In FoS circular 6 (Winter 2011), it is outlined quite clearly:
“FSPs that provide personal financial advice to retail clients are obliged to ensure the financial products they recommend are suitable having regard to each client’s objectives, financial situation and needs. An important part of an FSP’s assessment of a client’s objectives, financial situation and needs is the knowledge of the client’s tolerance to risk.”
In respect of these tolerances, one need look no further than RG175, specifically 175.125 where the two tolerance tests are 175.125 (d) and (e) 175.125 “
Where advice relates to financial product(s) with an investment component, we consider that the ‘relevant personal circumstances’ of the client will normally include the client’s:
(d) tolerance of the risk of capital loss, especially where this is a significant possibility if the advice is followed;
(e) tolerance of the risk that the advice (if followed) will not produce the expected benefits.
The FoS Circular continues:
“There is no mandated method of risk profiling and a number of methods have been developed by FSPs, including:
- risk profile questionnaires
- the risk tolerance line method
- the life-cycle approach, and
- the sensitivities analysis approach
Most importantly, FOS notes that:
“FOS also recognises that skilled advisers can secure their clients’ informed consent without using risk profiling tools.”
And finally:
“Regardless of whether risk profiling tools are used or not, FSP’s must keep detailed records that show they secured their client’s informed consent (Ed: and dare I say the emphasis is on “informed”) about the level of risk required to achieve their objectives.
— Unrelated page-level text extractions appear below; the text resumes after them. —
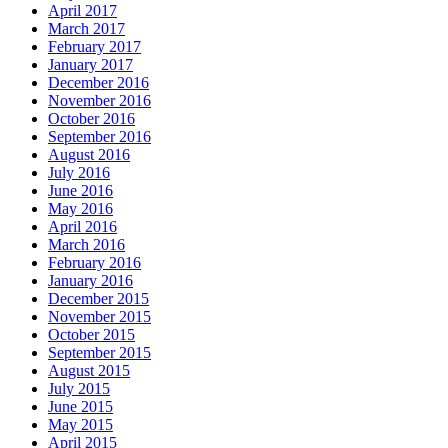
April 2017
March 2017
February 2017
January 2017
December 2016
November 2016
October 2016
September 2016
August 2016
July 2016
June 2016
May 2016
April 2016
March 2016
February 2016
January 2016
December 2015
November 2015
October 2015
September 2015
August 2015
July 2015
June 2015
May 2015
April 2015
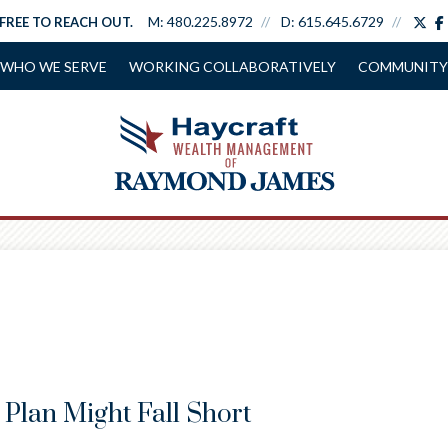
tw
M:
480.225.8972
D:
615.645.6729
 FREE TO REACH OUT.
WHO WE SERVE
WORKING COLLABORATIVELY
COMMUNITY
Plan Might Fall Short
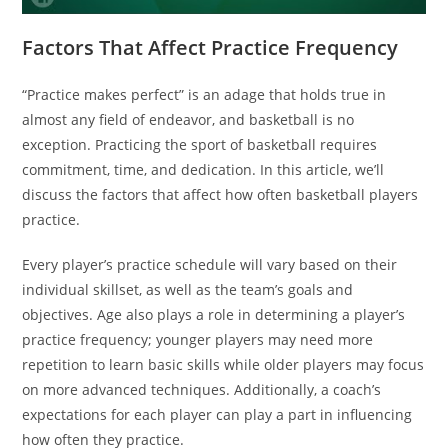
Factors That Affect Practice Frequency
“Practice makes perfect” is an adage that holds true in
almost any field of endeavor, and basketball is no
exception. Practicing the sport of basketball requires
commitment, time, and dedication. In this article, we’ll
discuss the factors that affect how often basketball players
practice.
Every player’s practice schedule will vary based on their
individual skillset, as well as the team’s goals and
objectives. Age also plays a role in determining a player’s
practice frequency; younger players may need more
repetition to learn basic skills while older players may focus
on more advanced techniques. Additionally, a coach’s
expectations for each player can play a part in influencing
how often they practice.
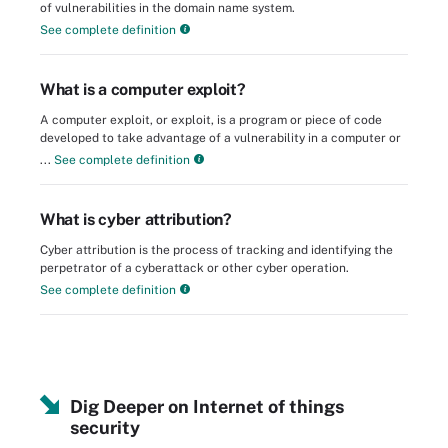
of vulnerabilities in the domain name system.
See complete definition
What is a computer exploit?
A computer exploit, or exploit, is a program or piece of code
developed to take advantage of a vulnerability in a computer or
...
See complete definition
What is cyber attribution?
Cyber attribution is the process of tracking and identifying the
perpetrator of a cyberattack or other cyber operation.
See complete definition
Dig Deeper on Internet of things
security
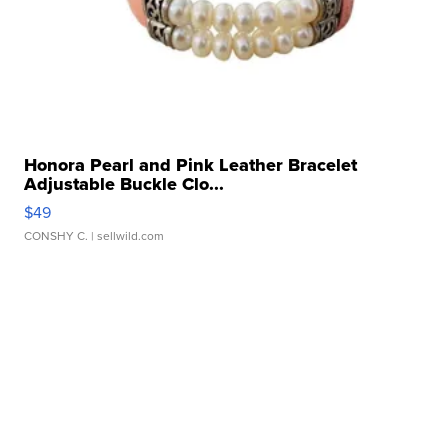
Honora Pearl and Pink Leather Bracelet
Adjustable Buckle Clo...
$49
CONSHY C.
| sellwild.com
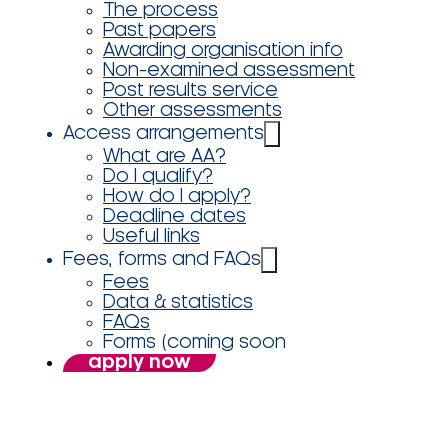
The process
Past papers
Awarding organisation info
Non-examined assessment
Post results service
Other assessments
Access arrangements
What are AA?
Do I qualify?
How do I apply?
Deadline dates
Useful links
Fees, forms and FAQs
Fees
Data & statistics
FAQs
Forms (coming soon
apply now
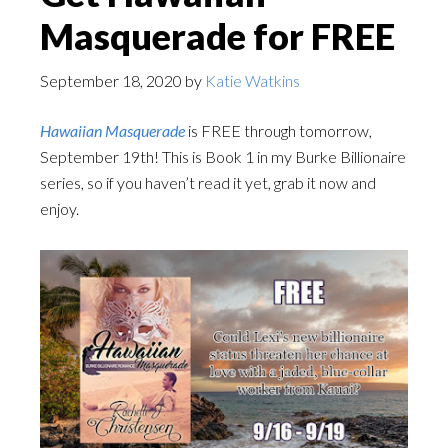
Masquerade for FREE
September 18, 2020
by
Katie Watkins
Hawaiian Masquerade
is FREE through tomorrow,
September 19th! This is Book 1 in my Burke Billionaire
series, so if you haven’t read it yet, grab it now and
enjoy.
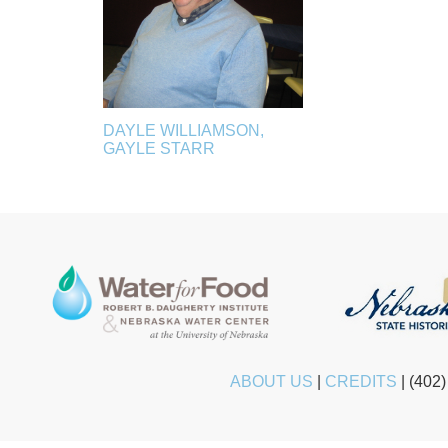
DAYLE WILLIAMSON,
GAYLE STARR
ABOUT US
|
CREDITS
|
(402)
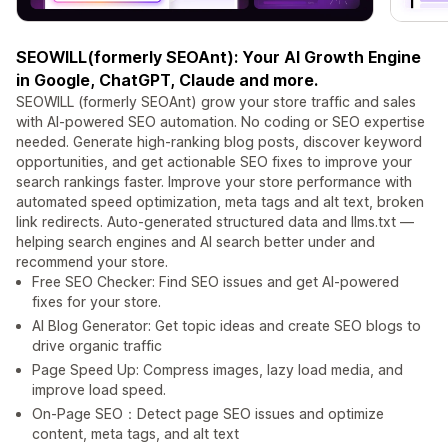
SEOWILL(formerly SEOAnt): Your AI Growth Engine
in Google, ChatGPT, Claude and more.
SEOWILL (formerly SEOAnt) grow your store traffic and sales
with AI-powered SEO automation. No coding or SEO expertise
needed. Generate high-ranking blog posts, discover keyword
opportunities, and get actionable SEO fixes to improve your
search rankings faster. Improve your store performance with
automated speed optimization, meta tags and alt text, broken
link redirects. Auto-generated structured data and llms.txt —
helping search engines and AI search better under and
recommend your store.
Free SEO Checker: Find SEO issues and get AI-powered
fixes for your store.
AI Blog Generator: Get topic ideas and create SEO blogs to
drive organic traffic
Page Speed Up: Compress images, lazy load media, and
improve load speed.
On-Page SEO：Detect page SEO issues and optimize
content, meta tags, and alt text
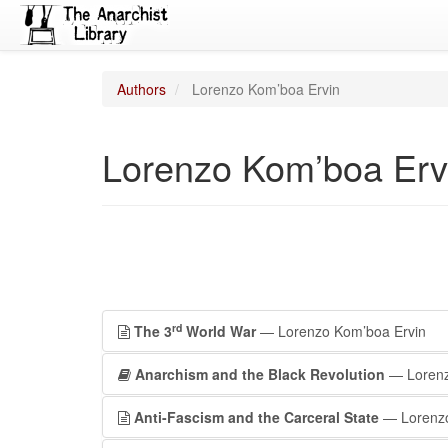
Authors
Lorenzo Kom’boa Ervin
Lorenzo Kom’boa Erv
rd
The 3
World War
— Lorenzo Kom’boa Ervin
Anarchism and the Black Revolution
— Lorenz
Anti-Fascism and the Carceral State
— Lorenzo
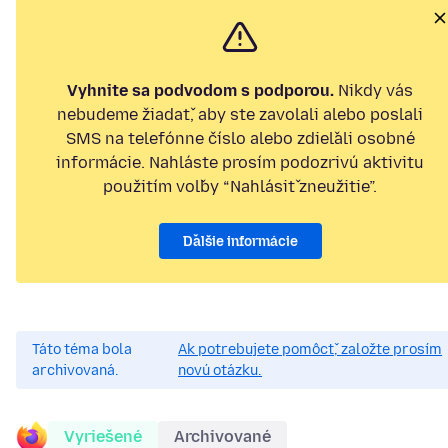
Vyhnite sa podvodom s podporou.
Nikdy vás
nebudeme žiadať, aby ste zavolali alebo poslali
SMS na telefónne číslo alebo zdieľali osobné
informácie. Nahláste prosím podozrivú aktivitu
použitím voľby “Nahlásiť zneužitie”.
Ďalšie informácie
Táto téma bola
Ak potrebujete pomôcť, založte prosím
archivovaná.
novú otázku.
Vyriešené
Archivované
Without these records, FSP’s have greater difficulty defending claims involving the adequacy of their risk profiling practices and procedures.”
I sometimes wish FOS had separated or extinguished the last sentence because it glosses past the importance of the prior sentence which is that FSP’s must keep detailed records of the level of risk REQUIRED to achieve goals and objectives. This distinction is extremely important. It is the risk required, not the risk your client is comfortable taking, which is all that risk profiling questionnaires can hope to achieve.